= Task to carry out =
Your answer should be every line below that includes the word "Trends".

= Exercise material =
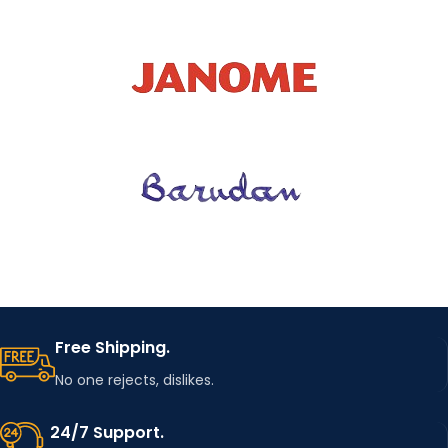
Free Shipping.
No one rejects, dislikes.
24/7 Support.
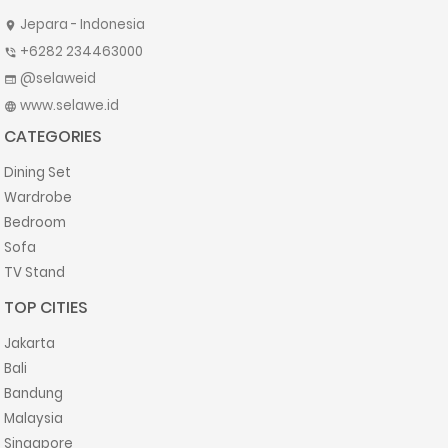
Jepara - Indonesia
location_on
+6282 234463000
phone_in_talk
@selaweid
web
www.selawe.id
language
CATEGORIES
Dining Set
Wardrobe
Bedroom
Sofa
TV Stand
TOP CITIES
Jakarta
Bali
Bandung
Malaysia
Singapore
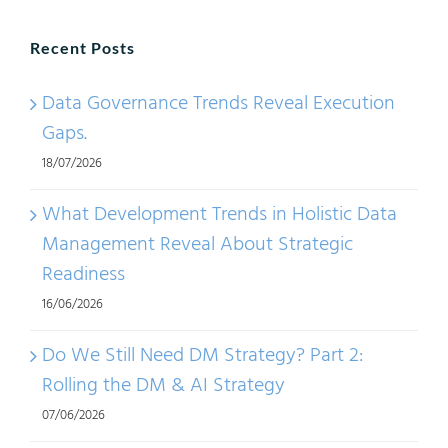
Recent Posts
Data Governance Trends Reveal Execution
Gaps.
18/07/2026
What Development Trends in Holistic Data
Management Reveal About Strategic
Readiness
16/06/2026
Do We Still Need DM Strategy? Part 2:
Rolling the DM & AI Strategy
07/06/2026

= Problem solution =
Data Governance Trends Reveal Execution
What Development Trends in Holistic Data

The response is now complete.